Activation of the JAK-STAT pathway by viruses and the biogenesis, fission and fusion life cycle of mitochondria. Viral infections activate a cascade of signals to produce cytokines, which then activate JAK-STAT proteins which then form a complex and translocate into the nucleus. The STAT1/2 dimer protein complex binds to IRF9 in the nucleus and the resulting trimer interacts with DNA at transcription factor binding sites, and upregulates gene expression. The dotted red line indicates effects of STAT2 on mitochondrial fission, mediated by DRP1 phosphorylation in healthy cells. Mitochondrial morphology is maintained by a balance of fission and fusion events, with disparity leading to a distinct shift in viability of the organelle, which can result in disease states. Phosphorylation of DRP1 at differing serine residues (Ser616 and Ser637) within the protein results in varied effects on DRP1 activity.
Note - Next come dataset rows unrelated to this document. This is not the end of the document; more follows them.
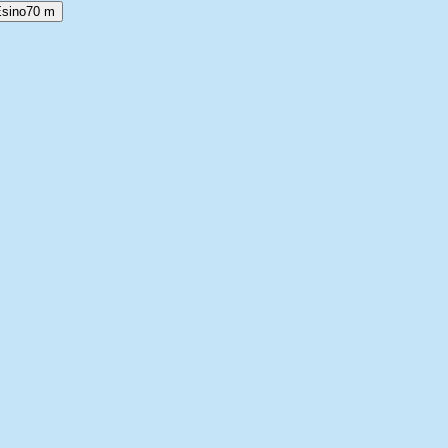
Esino
70 m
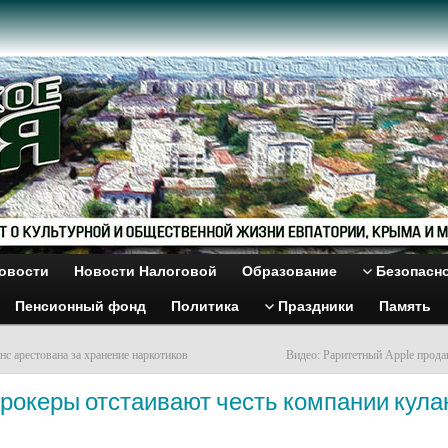
овости
Новости Налоговой
Образование
Безопасн
Пенсионный фонд
Политика
Праздники
Память
с арестована за хранение наркотиков
Видео: Раритетный Apple продан
Брокеры отстаивают честь компании кул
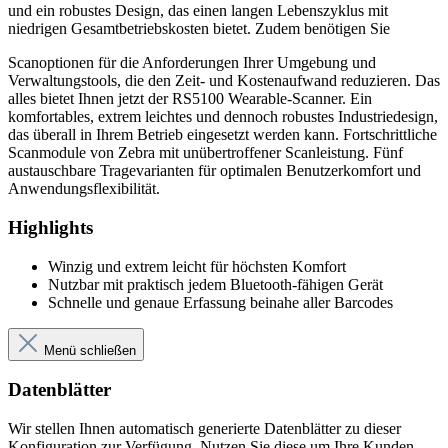
und ein robustes Design, das einen langen Lebenszyklus mit
niedrigen Gesamtbetriebskosten bietet. Zudem benötigen Sie
Scanoptionen für die Anforderungen Ihrer Umgebung und
Verwaltungstools, die den Zeit- und Kostenaufwand reduzieren. Das
alles bietet Ihnen jetzt der RS5100 Wearable-Scanner. Ein
komfortables, extrem leichtes und dennoch robustes Industriedesign,
das überall in Ihrem Betrieb eingesetzt werden kann. Fortschrittliche
Scanmodule von Zebra mit unübertroffener Scanleistung. Fünf
austauschbare Tragevarianten für optimalen Benutzerkomfort und
Anwendungsflexibilität.
Highlights
Winzig und extrem leicht für höchsten Komfort
Nutzbar mit praktisch jedem Bluetooth-fähigen Gerät
Schnelle und genaue Erfassung beinahe aller Barcodes
Menü schließen
Datenblätter
Wir stellen Ihnen automatisch generierte Datenblätter zu dieser
Konfiguration zur Verfügung. Nutzen Sie diese um Ihre Kunden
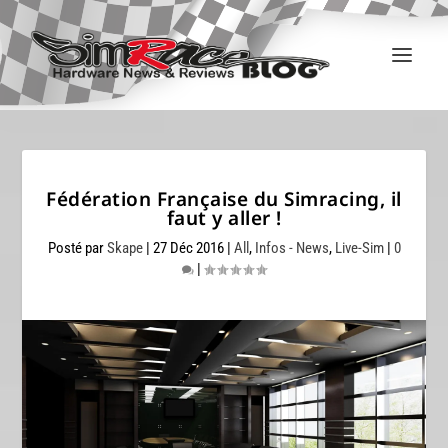
Fédération Française du Simracing, il
faut y aller !
Posté par
Skape
|
27 Déc 2016
|
All
,
Infos - News
,
Live-Sim
|
0
|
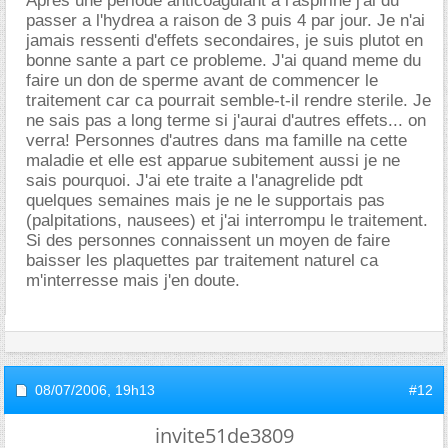
Apres une periode anticoagulant a l'aspirine j'ai du
passer a l'hydrea a raison de 3 puis 4 par jour. Je n'ai
jamais ressenti d'effets secondaires, je suis plutot en
bonne sante a part ce probleme. J'ai quand meme du
faire un don de sperme avant de commencer le
traitement car ca pourrait semble-t-il rendre sterile. Je
ne sais pas a long terme si j'aurai d'autres effets... on
verra! Personnes d'autres dans ma famille na cette
maladie et elle est apparue subitement aussi je ne
sais pourquoi. J'ai ete traite a l'anagrelide pdt
quelques semaines mais je ne le supportais pas
(palpitations, nausees) et j'ai interrompu le traitement.
Si des personnes connaissent un moyen de faire
baisser les plaquettes par traitement naturel ca
m'interresse mais j'en doute.
08/07/2006,
19h13
#12
invite51de3809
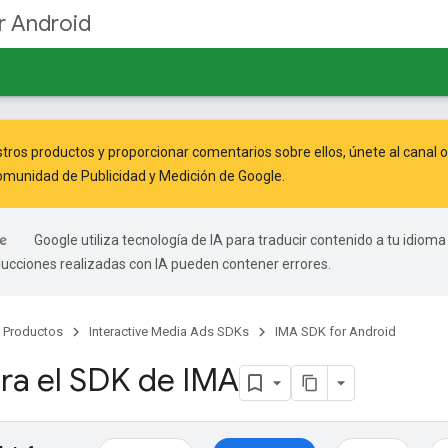
r Android
tros productos y proporcionar comentarios sobre ellos, únete al canal 
munidad de Publicidad y Medición de Google
.
Google utiliza tecnología de IA para traducir contenido a tu idioma
ducciones realizadas con IA pueden contener errores.
Productos
Interactive Media Ads SDKs
IMA SDK for Android
ra el SDK de IMA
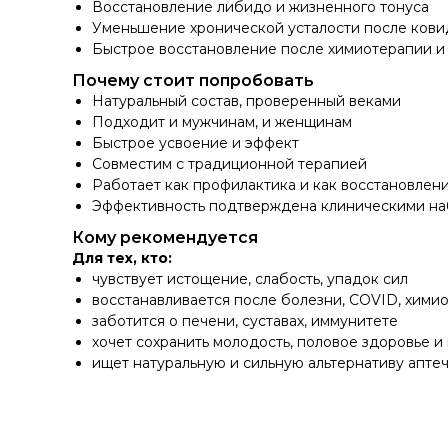
Восстановление либидо и жизненного тонуса
Уменьшение хронической усталости после кови
Быстрое восстановление после химиотерапии и
Почему стоит попробовать
Натуральный состав, проверенный веками
Подходит и мужчинам, и женщинам
Быстрое усвоение и эффект
Совместим с традиционной терапией
Работает как профилактика и как восстановлен
Эффективность подтверждена клиническими н
Кому рекомендуется
Для тех, кто:
чувствует истощение, слабость, упадок сил
восстанавливается после болезни, COVID, хими
заботится о печени, суставах, иммунитете
хочет сохранить молодость, половое здоровье и
ищет натуральную и сильную альтернативу апт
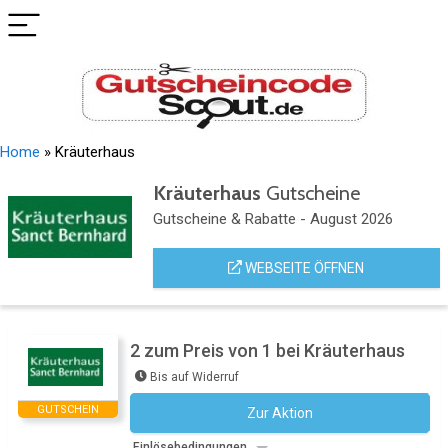
Home
»
Kräuterhaus
Kräuterhaus
Gutscheine
Gutscheine & Rabatte - August 2026
WEBSEITE ÖFFNEN
2 zum Preis von 1 bei Kräuterhaus
Bis auf Widerruf
GUTSCHEIN
Zur Aktion
Kein Code notwendig
Einlösebedingungen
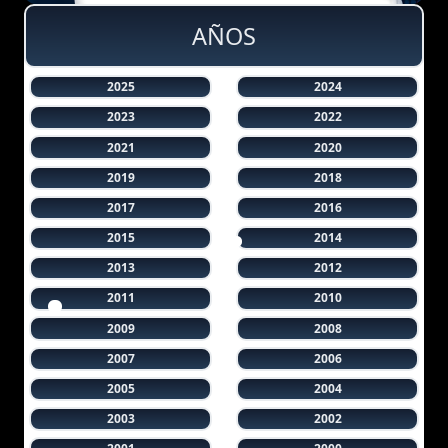
AÑOS
2025
2024
2023
2022
2021
2020
2019
2018
2017
2016
2015
2014
2013
2012
2011
2010
2009
2008
2007
2006
2005
2004
2003
2002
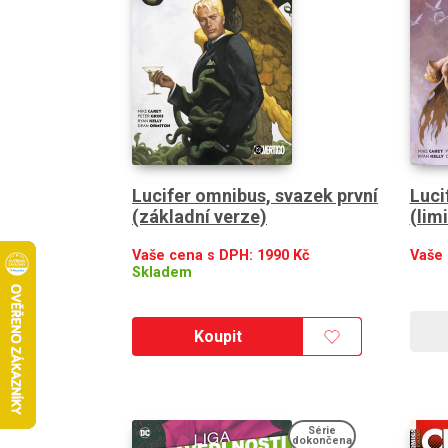
Lucifer omnibus, svazek první
Luci
(základní verze)
(lim
Vaše cena s DPH:
1990
Kč
Vaše
Skladem
Koupit
Série
dokončena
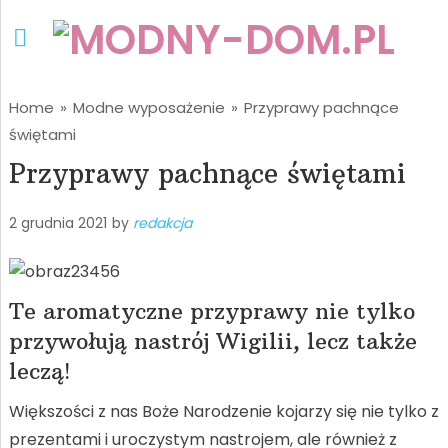
Home
»
Modne wyposażenie
»
Przyprawy pachnące
świętami
Przyprawy pachnące świętami
2 grudnia 2021
by
redakcja
Te aromatyczne przyprawy nie tylko
przywołują nastrój Wigilii, lecz także
leczą!
Większości z nas Boże Narodzenie kojarzy się nie tylko z
prezentami i uroczystym nastrojem, ale również z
Phosphorylation at Ser637 inhibits the GTPase activity of DRP1, leading to a defect in mitochondrial fission—promoting mitochondrial elongation.

DRP1 phosphorylation in patients and controls. (A) Protein samples (20 μg) from fibroblasts and SHSY5Y cells were separated by sodium dodecyl sulphate polyacrylamide gel electrophoresis and immunoblotted with the indicated antibodies. STAT2 protein was not detectable in the three patients (P1–3) confirming nonsense mediated decay; STAT2 levels were restored after lentiviral transduction with STAT2 (top). Total DRP1 protein levels remained constant throughout (second panel from top), but DRP1 phosphorylation at serine 616 was very low in STAT2 deficient cells and increased after lentiviral transduction with wild-type STAT2 (third panel), whilst phosphorylation at serine 637 reduced after STAT2 transduction (fourth panel). Actin was used as a loading control (bottom). (B) Quantitative analysis of phosphorylation at serines 616 and 637 of DRP1 in STAT2 transduced patient and control fibroblasts (left) and SHSY5Y wild-type and STAT2 knockout cells (right). Data were normalized to the total level of DRP1 and represent the mean ± SD of three independent experiments. *P < 0.05, **P < 0.005.

STAT1 phosphorylation before and after stimulation with IFNα, membrane potential and apoptosis levels. (A) Representative FACS dot blot graph showing phosphorylated STAT1 in STAT2 transduced cells compared to non-transduced STAT2 deficient cells after stimulation (results for Patient 3 shown). (B) The percentage change in phosphorylated cells was calculated from the data from A [patient cells, transduced cells and SHSY5 wild-type (WT) and STAT2 knockout (KO) cells]. Data represents the mean ± SD (n = 3). *P < 0.05, **P < 0.005 (C) Membrane potential analysis in control and patient cells using TMRM staining. The mean fluorescence intensity was analysed via confocal microscopy and Image J (n = 3;>27 cells analysed for each n, ± SEM) *P < 0.05, **P < 0.005. (D) Apoptosis was analysed in fibroblasts derived from the STAT2 deficient patient (Patient 1) and compared to fibroblasts derived from healthy individuals. Cultured fibroblasts were left unstimulated or stimulated with 100 U/ml IFNα, 10 µg/ml anti-fasL IgM or phytohaemagglutinin. Cells were analysed using CellQuest Pro and the percentage of apoptotic cells defined as annexin V+7AAD+.